• [What to work on] Copy out every line of the data where the word "Fígado" is found.

Stored data entries:

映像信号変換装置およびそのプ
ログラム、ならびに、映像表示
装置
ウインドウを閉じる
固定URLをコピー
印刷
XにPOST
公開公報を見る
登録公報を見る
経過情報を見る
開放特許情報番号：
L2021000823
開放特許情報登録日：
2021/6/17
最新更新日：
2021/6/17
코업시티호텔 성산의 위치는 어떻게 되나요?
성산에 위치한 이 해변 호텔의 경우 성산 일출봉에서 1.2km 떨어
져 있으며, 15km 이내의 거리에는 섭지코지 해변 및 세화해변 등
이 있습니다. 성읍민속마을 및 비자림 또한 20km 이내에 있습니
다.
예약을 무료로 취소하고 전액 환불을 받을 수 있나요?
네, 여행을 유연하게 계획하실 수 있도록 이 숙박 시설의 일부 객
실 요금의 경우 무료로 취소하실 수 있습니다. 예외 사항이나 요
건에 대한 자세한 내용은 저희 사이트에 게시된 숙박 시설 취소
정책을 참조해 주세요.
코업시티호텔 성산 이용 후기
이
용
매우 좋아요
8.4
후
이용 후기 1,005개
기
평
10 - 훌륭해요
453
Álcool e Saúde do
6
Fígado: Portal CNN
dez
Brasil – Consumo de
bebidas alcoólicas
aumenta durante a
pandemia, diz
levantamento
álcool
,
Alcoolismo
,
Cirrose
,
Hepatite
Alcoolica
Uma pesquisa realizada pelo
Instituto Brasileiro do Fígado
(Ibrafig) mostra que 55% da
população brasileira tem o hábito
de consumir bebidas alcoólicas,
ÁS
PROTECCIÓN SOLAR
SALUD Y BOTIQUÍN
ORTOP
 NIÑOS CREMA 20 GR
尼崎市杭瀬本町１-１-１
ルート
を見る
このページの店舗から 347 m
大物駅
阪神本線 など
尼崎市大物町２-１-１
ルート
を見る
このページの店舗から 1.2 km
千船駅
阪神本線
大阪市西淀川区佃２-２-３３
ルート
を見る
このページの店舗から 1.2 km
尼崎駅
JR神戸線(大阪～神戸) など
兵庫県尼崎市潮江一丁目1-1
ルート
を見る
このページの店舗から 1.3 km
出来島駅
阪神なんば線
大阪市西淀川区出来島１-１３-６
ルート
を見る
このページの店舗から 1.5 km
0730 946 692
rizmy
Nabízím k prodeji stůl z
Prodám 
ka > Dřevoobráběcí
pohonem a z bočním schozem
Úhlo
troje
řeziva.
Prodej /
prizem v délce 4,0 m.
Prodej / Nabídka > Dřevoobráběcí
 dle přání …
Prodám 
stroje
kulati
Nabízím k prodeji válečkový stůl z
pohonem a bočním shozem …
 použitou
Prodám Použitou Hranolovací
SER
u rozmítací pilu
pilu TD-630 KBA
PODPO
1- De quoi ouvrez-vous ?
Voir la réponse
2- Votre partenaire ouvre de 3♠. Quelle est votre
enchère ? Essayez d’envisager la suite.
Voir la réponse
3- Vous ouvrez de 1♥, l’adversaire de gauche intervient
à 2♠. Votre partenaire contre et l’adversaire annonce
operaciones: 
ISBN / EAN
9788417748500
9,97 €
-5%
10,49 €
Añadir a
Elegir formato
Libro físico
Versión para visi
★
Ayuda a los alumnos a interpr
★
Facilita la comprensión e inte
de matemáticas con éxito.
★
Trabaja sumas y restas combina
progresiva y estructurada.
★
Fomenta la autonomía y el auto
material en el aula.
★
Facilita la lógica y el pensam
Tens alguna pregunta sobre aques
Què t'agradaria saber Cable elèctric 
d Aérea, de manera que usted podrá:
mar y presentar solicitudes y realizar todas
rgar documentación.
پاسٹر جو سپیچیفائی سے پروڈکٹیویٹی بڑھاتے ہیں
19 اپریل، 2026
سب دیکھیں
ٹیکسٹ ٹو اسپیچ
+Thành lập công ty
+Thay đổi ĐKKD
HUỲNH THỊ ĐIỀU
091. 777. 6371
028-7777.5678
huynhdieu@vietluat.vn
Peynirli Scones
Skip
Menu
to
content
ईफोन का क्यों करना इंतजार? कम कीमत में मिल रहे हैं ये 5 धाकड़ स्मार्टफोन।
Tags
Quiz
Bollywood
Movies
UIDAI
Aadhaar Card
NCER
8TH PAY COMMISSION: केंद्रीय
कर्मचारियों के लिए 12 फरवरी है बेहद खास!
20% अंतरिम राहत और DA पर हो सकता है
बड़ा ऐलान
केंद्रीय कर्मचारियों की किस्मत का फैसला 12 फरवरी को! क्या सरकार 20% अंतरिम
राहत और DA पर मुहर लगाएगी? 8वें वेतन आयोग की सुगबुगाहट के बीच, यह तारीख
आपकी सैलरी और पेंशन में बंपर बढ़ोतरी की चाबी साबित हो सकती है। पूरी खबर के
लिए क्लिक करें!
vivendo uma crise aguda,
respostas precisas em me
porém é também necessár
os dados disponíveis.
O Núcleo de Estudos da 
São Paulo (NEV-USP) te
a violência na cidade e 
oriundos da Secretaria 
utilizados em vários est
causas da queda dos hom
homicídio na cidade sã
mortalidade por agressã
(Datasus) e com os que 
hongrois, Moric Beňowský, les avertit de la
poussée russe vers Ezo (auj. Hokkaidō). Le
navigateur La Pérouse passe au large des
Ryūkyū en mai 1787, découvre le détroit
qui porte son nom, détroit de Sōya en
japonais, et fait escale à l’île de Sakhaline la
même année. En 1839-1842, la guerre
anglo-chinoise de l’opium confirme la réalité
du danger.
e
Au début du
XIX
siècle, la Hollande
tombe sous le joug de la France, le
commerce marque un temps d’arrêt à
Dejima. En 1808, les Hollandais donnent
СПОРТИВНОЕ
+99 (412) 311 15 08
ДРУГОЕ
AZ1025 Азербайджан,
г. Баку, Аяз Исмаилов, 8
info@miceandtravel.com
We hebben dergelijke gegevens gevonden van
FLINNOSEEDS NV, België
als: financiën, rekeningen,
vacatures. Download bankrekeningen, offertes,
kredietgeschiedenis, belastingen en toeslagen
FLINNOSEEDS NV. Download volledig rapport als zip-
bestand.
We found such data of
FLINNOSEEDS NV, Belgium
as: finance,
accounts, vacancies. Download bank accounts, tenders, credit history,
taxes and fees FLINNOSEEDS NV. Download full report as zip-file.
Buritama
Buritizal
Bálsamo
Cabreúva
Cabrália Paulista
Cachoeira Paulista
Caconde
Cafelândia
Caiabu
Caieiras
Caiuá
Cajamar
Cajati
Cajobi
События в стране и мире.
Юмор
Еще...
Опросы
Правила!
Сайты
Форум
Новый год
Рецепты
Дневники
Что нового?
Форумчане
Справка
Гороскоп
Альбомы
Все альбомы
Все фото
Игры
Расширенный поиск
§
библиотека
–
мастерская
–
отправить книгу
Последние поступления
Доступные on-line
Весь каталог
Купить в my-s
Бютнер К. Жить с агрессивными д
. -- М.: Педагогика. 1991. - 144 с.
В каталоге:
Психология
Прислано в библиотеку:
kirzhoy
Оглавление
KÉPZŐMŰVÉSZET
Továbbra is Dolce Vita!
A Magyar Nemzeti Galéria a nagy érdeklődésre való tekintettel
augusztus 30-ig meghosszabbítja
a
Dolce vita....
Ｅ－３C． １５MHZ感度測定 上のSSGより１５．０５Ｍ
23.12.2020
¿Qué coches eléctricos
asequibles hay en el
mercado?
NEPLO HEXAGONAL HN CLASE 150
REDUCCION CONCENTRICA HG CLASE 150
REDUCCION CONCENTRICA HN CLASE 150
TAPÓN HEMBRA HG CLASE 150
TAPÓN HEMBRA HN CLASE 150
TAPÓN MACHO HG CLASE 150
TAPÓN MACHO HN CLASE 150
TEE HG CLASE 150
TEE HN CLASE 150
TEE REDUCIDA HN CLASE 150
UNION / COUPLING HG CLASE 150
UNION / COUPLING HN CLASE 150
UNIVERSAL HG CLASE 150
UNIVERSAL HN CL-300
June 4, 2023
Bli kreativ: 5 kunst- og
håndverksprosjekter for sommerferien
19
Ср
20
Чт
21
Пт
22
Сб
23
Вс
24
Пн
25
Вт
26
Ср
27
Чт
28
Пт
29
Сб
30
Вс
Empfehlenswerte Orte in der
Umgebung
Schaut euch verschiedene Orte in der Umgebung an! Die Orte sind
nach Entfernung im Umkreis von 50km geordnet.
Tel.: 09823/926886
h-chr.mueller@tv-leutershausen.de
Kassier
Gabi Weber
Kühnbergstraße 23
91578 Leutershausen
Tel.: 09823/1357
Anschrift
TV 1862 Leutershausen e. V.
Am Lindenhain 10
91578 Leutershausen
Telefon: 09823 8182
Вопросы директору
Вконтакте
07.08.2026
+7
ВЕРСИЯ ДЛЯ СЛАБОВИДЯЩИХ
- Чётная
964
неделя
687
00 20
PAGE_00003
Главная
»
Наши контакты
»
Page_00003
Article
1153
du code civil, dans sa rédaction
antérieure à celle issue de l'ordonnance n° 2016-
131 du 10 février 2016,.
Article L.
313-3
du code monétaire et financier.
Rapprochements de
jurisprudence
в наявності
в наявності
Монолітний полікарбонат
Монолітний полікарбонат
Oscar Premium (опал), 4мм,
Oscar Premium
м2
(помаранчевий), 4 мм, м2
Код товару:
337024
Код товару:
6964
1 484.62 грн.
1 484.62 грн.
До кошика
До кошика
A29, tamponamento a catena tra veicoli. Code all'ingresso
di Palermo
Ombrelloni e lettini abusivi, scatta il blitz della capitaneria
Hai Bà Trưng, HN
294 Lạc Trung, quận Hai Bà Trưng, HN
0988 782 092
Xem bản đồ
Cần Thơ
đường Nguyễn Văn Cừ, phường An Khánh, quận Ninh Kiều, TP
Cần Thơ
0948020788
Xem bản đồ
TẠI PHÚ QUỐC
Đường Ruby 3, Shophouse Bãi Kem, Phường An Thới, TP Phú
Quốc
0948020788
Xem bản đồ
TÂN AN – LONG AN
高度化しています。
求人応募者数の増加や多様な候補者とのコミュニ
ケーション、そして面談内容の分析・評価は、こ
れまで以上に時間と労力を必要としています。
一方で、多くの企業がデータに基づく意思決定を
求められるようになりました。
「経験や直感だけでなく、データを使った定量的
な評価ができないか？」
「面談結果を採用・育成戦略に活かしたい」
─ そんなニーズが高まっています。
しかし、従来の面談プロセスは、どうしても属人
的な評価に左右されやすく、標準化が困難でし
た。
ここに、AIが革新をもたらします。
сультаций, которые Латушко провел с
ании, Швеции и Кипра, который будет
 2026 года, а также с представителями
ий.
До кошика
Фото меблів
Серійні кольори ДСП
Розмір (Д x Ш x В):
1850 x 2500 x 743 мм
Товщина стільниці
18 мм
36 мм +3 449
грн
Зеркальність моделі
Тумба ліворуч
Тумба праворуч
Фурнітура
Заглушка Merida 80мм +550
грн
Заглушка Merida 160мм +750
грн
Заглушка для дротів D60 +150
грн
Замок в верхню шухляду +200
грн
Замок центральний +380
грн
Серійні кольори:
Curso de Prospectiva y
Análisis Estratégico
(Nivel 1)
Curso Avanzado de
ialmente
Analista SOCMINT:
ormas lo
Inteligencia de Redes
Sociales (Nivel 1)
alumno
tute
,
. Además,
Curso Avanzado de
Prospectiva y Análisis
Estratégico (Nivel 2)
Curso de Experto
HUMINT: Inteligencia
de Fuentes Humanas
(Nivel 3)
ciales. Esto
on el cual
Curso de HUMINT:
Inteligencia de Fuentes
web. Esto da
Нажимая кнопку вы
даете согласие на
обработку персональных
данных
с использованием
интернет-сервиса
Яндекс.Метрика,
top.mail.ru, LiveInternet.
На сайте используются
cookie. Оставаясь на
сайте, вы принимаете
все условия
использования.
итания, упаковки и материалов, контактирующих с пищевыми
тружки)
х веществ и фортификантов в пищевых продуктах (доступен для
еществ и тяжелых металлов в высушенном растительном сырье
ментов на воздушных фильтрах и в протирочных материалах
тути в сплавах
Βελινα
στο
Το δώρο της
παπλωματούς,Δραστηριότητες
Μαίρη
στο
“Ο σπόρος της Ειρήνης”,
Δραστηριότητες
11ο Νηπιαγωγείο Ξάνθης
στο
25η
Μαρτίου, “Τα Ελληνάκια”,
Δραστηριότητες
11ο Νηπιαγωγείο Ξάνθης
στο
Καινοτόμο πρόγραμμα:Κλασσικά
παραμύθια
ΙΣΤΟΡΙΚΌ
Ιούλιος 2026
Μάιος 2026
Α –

• [Exercise output]
Fígado: Portal CNN
Instituto Brasileiro do Fígado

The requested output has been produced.